Myth or reality: do coffee and wine increase blood pressure?
Opinions about coffee are controversial. Some studies say that caffeine consumption increases blood pressure for a short time and suddenly, even in patients who do not suffer from hypertension, due to the fact that this alkaloid would stiffen the arteries, later, through the diuretic effect of coffee, producing a mild dehydration – which is why coffee is always drunk with a glass of water. Other studies have shown that this increase occurs only in those who drink coffee occasionally and that in chronic consumers it would not have the same effect, being beneficial due to the high content of antioxidants. I think more studies are needed to solve this mystery.
As for wine, an opinion was formed that red wine would increase blood pressure, while white wine would decrease it. This myth is false, because any alcoholic beverage causes high blood pressure.
Who is prone to a heart attack?
There are several factors that predispose to acute myocardial infarction, the most important of which are unhealthy lifestyle, smoking, the presence of diabetes, obesity, a family history and old age. According to studies, major cardiovascular events occur more frequently at the age of over 60 years.
Myocardial infarction occurs when there is a blockage of blood flow from the arteries that irrigate the heart muscle (coronary arteries), which leads to its suffering due to lack of oxygen and necrosis (cell death). Most often, this happens by detaching an atheromatous plaque, which is deposited on the inner walls of the arteries and leads to the formation of a thrombus (clot).
How do we recognize it and how should we react?
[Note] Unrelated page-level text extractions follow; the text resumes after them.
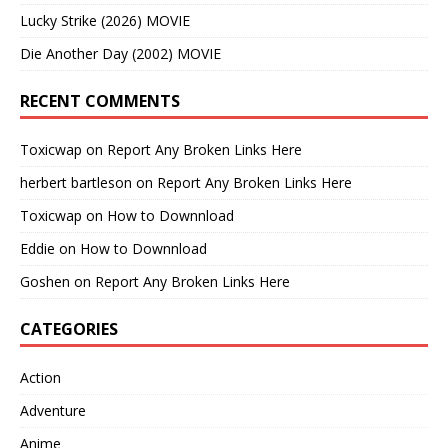
Lucky Strike (2026) MOVIE
Die Another Day (2002) MOVIE
RECENT COMMENTS
Toxicwap
on
Report Any Broken Links Here
herbert bartleson
on
Report Any Broken Links Here
Toxicwap
on
How to Downnload
Eddie
on
How to Downnload
Goshen
on
Report Any Broken Links Here
CATEGORIES
Action
Adventure
Anime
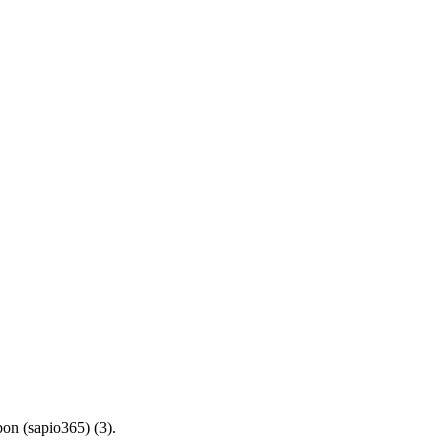
bon (sapio365) (3).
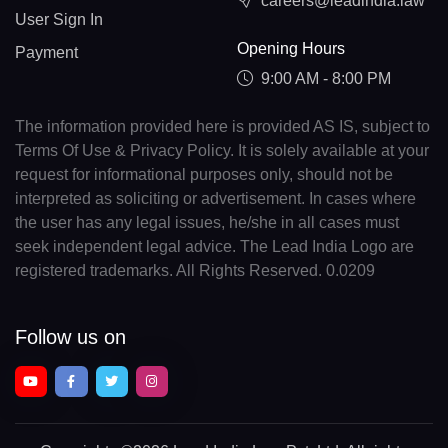
careers@leadindia.law
User Sign In
Opening Hours
Payment
9:00 AM - 8:00 PM
The information provided here is provided AS IS, subject to
Terms Of Use & Privacy Policy. It is solely available at your
request for informational purposes only, should not be
interpreted as soliciting or advertisement. In cases where
the user has any legal issues, he/she in all cases must
seek independent legal advice. The Lead India Logo are
registered trademarks. All Rights Reserved. 0.0209
Follow us on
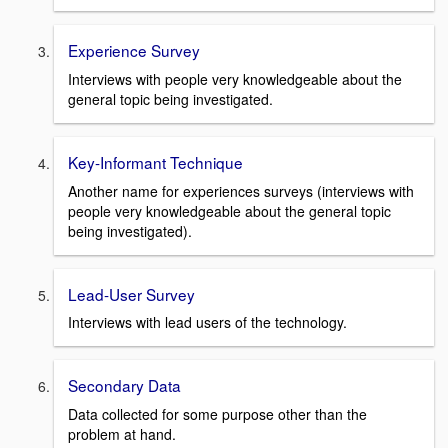
Experience Survey
Interviews with people very knowledgeable about the
general topic being investigated.
Key-Informant Technique
Another name for experiences surveys (interviews with
people very knowledgeable about the general topic
being investigated).
Lead-User Survey
Interviews with lead users of the technology.
Secondary Data
Data collected for some purpose other than the
problem at hand.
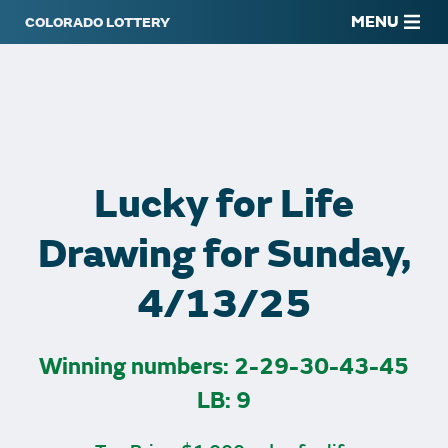
MENU
Lucky for Life
Drawing for Sunday,
4/13/25
Winning numbers: 2-29-30-43-45
LB: 9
The most common symptom in acute myocardial infarction is chest pain. The appearance of a strong pain in the chest, which practically encloses the patient and, in most cases, does not let him breathe, with a duration of more than 20 minutes, is an alarm signal that we must call an ambulance. Medical staff will be able to differentiate this symptom from other causes of chest pain.
How likely are young people to have a heart attack?
Unfortunately, more and more young people are suffering from a heart attack. If in the past this cardiovascular event occurred more frequently in the elderly, in the last 10 years, many young people aged between 30 and 40 suffer from a heart attack. From my own experience I say that most are smokers from childhood or adolescence. If we associate obesity, a positive family history and a slightly high blood pressure, the risk increases exponentially.
How much does the life of a patient who has suffered a heart attack change?
Radical. Unfortunately, many patients die. If the evolution is favorable and the procedure is successful through which the artery involved in the infarction is repermeabilized – it being blocked by a clot – the patient will have to take, on average, five types of drugs all his life. If the heart does not recover properly after this event, heart failure occurs, a condition that is often disabling with multiple hospitalizations, limited exercise capacity and increased mortality.
CV Dr. Adina Cîmpan
2006-2012 “Iuliu Haţieganu” Faculty of Medicine and Pharmacy Cluj-Napoca
2013-2017 Resided in the cardiology specialty at the Cluj-Napoca Heart Institute
since 2018 – specialist doctor in the Cardiology Department of the Zalău County Emergency Hospital
from 2019 – PhD student of the “Iuliu Haţieganu” University of Medicine and Pharmacy Cluj-Napoca.